All parents make mistakes, they don't intentionally mean to hurt us, and maybe some do like my birth parents who are still vicious to me and my birth siblings but they are an exception and not the majority of parents.

My adopted mother deserves honor because she made me strong, she is responsible for the parent I am today by learning from the mistakes, to be loyal and committed and to protect my child with my life. She taught me to work hard by example, to love God and that He is able to hear me and respond.

My mom taught me the value of cleanliness, healthy food, and even with very little you can live a clean and moral life. The people around us growing up were in poverty, they lived in filth and acted like filth but my mom refused to do the same. Our home was always presentable, always clean and guests were welcome and we shared what little things we had, especially good food.

My mom taught me to endure the hardships of life, she taught me to tolerate pain physically and to keep going, Moms words were you have to just get up and keep going no matter what. She did, she worked herself into the grave taking care of everyone except herself.

I have prayed about my birth parents which I feel don't fall under the honor thy parents commandment simply because they are not anything to me except the physical event of being born. Prior to birth I wasn't wanted nor welcome and afterwards there has been nothing but more of the same.

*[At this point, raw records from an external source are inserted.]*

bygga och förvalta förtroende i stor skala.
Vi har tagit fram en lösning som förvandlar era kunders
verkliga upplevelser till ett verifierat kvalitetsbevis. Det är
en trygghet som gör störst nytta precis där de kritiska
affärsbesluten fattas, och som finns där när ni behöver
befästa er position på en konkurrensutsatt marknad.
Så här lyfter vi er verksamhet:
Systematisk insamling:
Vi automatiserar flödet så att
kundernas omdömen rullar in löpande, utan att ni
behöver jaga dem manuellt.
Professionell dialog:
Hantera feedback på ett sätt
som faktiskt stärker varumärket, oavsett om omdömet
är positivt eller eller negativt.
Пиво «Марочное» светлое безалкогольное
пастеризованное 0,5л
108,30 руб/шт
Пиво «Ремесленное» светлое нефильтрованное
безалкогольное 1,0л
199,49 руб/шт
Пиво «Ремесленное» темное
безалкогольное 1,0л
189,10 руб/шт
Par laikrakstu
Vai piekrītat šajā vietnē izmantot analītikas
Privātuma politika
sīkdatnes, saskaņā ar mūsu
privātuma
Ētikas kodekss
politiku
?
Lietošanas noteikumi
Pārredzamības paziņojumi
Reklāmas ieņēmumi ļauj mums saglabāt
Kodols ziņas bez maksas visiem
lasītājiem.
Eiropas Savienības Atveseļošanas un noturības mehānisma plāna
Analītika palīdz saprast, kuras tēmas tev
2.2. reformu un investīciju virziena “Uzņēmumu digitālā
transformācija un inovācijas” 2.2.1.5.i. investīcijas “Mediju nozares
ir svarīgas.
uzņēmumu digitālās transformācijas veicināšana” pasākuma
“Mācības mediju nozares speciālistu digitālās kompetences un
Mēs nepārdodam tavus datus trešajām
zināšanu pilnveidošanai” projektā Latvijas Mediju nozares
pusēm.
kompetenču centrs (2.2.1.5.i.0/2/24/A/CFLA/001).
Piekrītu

My grandfather, my adopted mother's dad was and is the person I love more than anyone besides Kylie. I honor him everyday, I would almost do anything to see him only for a moment. My love for him is as strong as it was when I was a child, when we were together. I still feel peace and security thinking about him, he was my anchor in a terrible storm of childhood. Tears are flowing down my face now just thinking about him and the long road I have walked without him.

My mom and I had a special relationship, we quarreled a good part of the time when I grew up, normal quarreling, not with anger and hate but just two strong headed individuals hacking out life. In spite of my stubborn ways and the mistakes I made myself she loved me as a mother and honored me. She always sent me flowers on my birthday because she thought I deserved them.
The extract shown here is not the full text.